Чистоплотная и правильная Лилечка собрала за нами постельное белье, хотела поместить в стиральную машинку, видимо, не желала оставлять следы своего пребывания в этой затасканной хате. Ну тогда пусть еще полы помоет, скроет следы белых кроссиков на радужной подошве. И меня заодно окатит хлоркой, чтобы вообще ничего не осталось, чтоб через неделю загнулся в тоске по ней.

В прихожей помог ей накинуть на плечи свою ветровку и, думая, что в последний раз видимся, снова обнял свой незаслуженный трофей. Лобызались долго, как бы подводя итог проведенной ночи, в то же время давали друг другу понять (и прежде всего – самим себе): все случившееся – не случайно, не походу и не похоти ради, а по великому блату от Судьбы и по взаимному на то согласию.

4

Я отвез ее домой. Лидия Сергеевна так и не проснулась. После Лили не получалось уснуть. Рука сама потянулась к телефону. У того злополучного выпуска миллионы просмотров, а в комментах за пару недель проросло до самых адовых глубин могучее ветвистое древо срача. И на каждой ветке окаменелые куски дерьма обывателей, которых возбуждает тема «Великие тоже ебутся». Чтобы избавиться от скверны на душе, набрел в списке рекомендуемых видео на другую передачу с Гришиным участием. Так, «Клуб “Белый попугай”», «Приют комедиантов»… Нет, здесь он травит старые байки… А вот и прощание с артистом много лет спустя. На сцене «Трехгорки» гроб. Все те же лица, но слова другие:

«…Случилась большая трагедия. Невосполнимая утрата не только для близких и друзей Григория Саныча. Это конец целой эпохи в нашей культуре. Столько всего сыграть и остаться настоящим! Кумир – слишком обыденное слово для такого человека. Григорий Саныч – судьба русского народа, его совесть и душа».

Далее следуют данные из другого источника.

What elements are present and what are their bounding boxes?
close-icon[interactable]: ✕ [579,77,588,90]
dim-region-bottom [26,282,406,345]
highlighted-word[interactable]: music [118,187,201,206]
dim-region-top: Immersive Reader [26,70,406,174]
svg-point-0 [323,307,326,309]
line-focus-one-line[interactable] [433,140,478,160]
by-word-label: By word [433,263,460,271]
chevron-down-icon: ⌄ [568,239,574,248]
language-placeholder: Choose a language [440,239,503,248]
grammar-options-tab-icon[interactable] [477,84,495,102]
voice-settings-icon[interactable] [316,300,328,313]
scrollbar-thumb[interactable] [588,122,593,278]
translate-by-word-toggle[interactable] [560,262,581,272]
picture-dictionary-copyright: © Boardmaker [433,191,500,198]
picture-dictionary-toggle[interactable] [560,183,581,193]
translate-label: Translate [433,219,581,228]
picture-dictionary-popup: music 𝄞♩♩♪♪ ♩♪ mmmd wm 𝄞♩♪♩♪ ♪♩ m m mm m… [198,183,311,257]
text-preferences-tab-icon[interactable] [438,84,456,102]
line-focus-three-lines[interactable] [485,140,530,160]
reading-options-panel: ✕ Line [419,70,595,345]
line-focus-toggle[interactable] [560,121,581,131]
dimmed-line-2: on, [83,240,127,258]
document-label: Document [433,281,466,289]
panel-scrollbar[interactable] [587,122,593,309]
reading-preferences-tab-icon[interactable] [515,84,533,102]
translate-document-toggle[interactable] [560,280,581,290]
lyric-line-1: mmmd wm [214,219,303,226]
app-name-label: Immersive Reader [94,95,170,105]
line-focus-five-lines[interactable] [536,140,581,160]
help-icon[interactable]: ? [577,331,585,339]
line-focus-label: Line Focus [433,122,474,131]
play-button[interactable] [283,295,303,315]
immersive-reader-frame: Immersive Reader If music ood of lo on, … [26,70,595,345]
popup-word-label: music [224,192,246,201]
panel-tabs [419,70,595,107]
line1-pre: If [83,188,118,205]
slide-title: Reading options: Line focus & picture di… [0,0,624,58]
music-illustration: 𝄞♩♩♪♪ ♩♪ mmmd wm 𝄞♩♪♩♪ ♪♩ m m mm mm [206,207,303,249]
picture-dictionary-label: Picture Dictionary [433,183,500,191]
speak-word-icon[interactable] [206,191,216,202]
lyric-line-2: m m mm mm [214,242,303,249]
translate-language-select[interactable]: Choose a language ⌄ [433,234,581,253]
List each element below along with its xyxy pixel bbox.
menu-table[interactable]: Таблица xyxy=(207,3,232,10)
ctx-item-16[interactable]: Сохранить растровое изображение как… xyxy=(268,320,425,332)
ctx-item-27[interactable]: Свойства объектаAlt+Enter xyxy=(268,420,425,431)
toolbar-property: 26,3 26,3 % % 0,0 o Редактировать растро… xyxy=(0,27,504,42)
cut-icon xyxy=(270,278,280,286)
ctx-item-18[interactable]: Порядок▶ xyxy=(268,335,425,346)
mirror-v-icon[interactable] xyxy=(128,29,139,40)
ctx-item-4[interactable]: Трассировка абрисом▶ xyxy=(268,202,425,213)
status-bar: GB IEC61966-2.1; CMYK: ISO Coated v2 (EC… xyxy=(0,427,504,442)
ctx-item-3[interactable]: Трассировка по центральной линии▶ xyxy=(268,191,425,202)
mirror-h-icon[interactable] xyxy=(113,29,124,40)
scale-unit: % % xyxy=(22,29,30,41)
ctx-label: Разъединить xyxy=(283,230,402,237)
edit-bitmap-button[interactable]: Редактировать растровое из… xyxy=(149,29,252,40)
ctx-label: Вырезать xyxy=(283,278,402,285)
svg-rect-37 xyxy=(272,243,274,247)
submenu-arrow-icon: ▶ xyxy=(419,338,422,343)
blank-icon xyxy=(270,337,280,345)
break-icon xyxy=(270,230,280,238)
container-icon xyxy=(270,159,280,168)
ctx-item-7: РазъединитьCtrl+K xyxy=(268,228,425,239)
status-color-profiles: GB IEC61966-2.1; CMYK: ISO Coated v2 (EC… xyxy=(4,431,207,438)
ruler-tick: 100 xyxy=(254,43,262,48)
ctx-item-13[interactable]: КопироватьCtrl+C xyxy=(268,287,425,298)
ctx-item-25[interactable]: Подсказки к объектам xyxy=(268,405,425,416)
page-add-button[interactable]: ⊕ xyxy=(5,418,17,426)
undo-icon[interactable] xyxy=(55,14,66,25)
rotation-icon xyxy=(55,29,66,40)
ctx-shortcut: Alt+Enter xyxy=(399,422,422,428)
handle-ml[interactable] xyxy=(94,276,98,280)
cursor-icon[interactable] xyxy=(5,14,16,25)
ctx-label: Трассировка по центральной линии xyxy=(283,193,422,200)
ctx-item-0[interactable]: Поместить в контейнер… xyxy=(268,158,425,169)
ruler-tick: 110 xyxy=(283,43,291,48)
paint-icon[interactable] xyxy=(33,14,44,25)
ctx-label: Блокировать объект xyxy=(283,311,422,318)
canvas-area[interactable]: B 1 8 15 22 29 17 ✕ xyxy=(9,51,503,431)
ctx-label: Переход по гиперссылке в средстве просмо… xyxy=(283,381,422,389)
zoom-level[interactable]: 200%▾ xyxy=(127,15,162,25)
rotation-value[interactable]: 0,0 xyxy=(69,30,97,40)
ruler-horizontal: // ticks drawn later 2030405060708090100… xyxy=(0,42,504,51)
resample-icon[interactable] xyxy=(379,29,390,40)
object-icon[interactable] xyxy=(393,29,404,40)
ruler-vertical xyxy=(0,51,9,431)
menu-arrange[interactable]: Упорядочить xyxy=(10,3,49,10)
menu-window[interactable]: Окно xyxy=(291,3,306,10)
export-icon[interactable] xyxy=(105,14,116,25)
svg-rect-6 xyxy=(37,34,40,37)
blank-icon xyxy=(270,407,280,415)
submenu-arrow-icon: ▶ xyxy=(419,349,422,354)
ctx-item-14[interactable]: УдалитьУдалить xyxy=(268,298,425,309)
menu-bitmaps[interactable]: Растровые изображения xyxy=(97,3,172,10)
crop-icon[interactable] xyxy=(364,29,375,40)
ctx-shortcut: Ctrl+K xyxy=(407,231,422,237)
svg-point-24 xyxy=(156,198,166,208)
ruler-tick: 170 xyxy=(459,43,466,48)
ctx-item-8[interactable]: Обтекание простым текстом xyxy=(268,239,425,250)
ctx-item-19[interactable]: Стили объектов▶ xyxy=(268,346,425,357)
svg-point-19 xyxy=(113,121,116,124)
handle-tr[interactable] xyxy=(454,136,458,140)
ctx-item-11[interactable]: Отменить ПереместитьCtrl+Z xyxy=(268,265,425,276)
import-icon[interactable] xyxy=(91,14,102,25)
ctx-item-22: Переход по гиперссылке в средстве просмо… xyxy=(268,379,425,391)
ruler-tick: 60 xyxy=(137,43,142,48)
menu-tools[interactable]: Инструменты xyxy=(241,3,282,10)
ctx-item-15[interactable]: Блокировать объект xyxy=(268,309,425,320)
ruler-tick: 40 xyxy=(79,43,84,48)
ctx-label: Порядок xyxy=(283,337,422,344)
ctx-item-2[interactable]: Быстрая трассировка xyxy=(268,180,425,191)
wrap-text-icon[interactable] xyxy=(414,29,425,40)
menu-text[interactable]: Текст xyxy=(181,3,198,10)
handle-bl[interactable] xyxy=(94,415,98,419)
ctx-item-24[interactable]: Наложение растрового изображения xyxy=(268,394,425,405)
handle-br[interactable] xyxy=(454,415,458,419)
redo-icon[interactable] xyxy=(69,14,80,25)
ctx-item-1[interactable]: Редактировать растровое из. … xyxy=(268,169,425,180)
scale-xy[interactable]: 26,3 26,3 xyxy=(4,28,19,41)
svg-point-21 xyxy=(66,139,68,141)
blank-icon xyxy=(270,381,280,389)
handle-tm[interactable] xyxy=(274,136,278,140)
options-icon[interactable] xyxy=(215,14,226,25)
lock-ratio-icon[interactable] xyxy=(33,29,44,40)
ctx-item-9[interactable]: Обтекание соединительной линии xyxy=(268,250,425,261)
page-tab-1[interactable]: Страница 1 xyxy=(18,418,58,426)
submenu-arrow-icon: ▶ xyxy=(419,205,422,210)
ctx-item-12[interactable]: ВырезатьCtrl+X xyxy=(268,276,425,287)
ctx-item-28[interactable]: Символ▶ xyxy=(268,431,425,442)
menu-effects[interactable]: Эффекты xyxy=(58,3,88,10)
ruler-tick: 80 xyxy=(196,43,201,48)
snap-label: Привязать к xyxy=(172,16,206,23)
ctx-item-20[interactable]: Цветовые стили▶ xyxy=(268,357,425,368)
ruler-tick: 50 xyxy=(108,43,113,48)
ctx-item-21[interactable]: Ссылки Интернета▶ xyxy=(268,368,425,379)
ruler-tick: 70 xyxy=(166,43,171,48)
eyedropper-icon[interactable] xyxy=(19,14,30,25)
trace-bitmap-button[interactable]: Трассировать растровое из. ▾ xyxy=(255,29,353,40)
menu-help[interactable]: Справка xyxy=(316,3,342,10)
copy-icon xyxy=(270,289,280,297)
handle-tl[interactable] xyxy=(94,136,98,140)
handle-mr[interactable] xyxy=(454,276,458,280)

Все эти слова – ерунда по сравнению с тем, что случилось со мной в детстве из-за Гриши. До него я тоже слушал радио и смотрел кино. Но это была какая-то внешняя посторонняя жизнь. Никогда раньше не убеждали меня мысли из глупого старого телика. Со страниц многое волновало, я был читающим ребенком. Но так, чтобы сокрушительное впечатление вдруг произвела визуальная мысль, этого еще не было. По-настоящему магией кино проникся, когда впервые увидел поручика Этингофа, он устало бежал и невпопад отстреливался… Когда увидел такого же загнанного и обреченного Рамзая, ему не поверили, его вели на расстрел… Когда увидел жестокую детскую «Рыжую лапу» с тем же Гришиным печально-отстраненным закадровым голосом… И я почувствовал себя мужчиной, почувствовал себя частью этого страшного мира, меня будто насильно присоединили к миру взрослых… На экране уже не просто шевелилось и звучало что-то малопонятное. Наоборот, что-то такое значительное, от чего зависела вся последующая жизнь. Никто до этого не говорил со мной, ребенком, так убедительно, так ясно, так уважительно… Облик и голос его навсегда врезались в память. В тех фильмах столько горькой иронии и простой красоты! Никогда раньше не испытывал такого доверия к чужому старшему человеку. Со мной будто отец общался. Не этот, а настоящий который… После Гришиных фильмов меня сложно было чем-то зацепить, какими-то глупостями, потому что я и так все понял. Выше Гриши не было ничего. У нас случилась с ним такая генетическая, своего рода кровная связь. С тех пор мама всегда кричала мне из окна, звала домой, если по телику показывали затертое до дыр Гришино кино. И я забывал про игры, друзей, бросал все и бежал со двора в стотысячный раз глядеть на него.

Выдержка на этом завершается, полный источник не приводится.